## Brief
Would you retype, word for word, the line with "This screenshot has width=380, height=2576." and every line after it through the end of the records below?
# # # # #
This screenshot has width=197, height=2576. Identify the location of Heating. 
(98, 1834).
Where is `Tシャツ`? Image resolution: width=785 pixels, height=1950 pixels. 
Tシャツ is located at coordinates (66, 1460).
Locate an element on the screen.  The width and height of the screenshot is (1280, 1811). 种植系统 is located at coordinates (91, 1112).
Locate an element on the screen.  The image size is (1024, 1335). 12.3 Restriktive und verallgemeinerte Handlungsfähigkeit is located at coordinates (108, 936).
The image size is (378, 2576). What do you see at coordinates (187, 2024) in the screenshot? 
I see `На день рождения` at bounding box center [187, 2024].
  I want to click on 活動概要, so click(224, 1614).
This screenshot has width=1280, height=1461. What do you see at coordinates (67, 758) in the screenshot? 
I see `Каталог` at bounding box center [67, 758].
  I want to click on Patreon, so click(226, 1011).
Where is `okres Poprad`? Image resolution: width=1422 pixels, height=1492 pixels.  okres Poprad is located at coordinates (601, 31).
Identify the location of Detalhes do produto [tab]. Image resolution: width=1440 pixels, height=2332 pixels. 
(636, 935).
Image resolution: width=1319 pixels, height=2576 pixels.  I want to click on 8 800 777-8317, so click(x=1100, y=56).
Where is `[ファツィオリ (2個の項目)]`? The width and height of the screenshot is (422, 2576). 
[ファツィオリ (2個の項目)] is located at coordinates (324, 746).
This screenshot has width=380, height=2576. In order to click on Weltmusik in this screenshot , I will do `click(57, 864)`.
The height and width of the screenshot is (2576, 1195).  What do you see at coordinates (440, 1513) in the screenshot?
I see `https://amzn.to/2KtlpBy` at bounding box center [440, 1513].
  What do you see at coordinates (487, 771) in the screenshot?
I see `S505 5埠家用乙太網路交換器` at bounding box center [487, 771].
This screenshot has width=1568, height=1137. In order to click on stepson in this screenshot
# # # # #
## Solved problem
This screenshot has width=380, height=2576. In order to click on Weltmusik in this screenshot , I will do `click(57, 864)`.
The height and width of the screenshot is (2576, 1195).  What do you see at coordinates (440, 1513) in the screenshot?
I see `https://amzn.to/2KtlpBy` at bounding box center [440, 1513].
  What do you see at coordinates (487, 771) in the screenshot?
I see `S505 5埠家用乙太網路交換器` at bounding box center [487, 771].
This screenshot has width=1568, height=1137. In order to click on stepson in this screenshot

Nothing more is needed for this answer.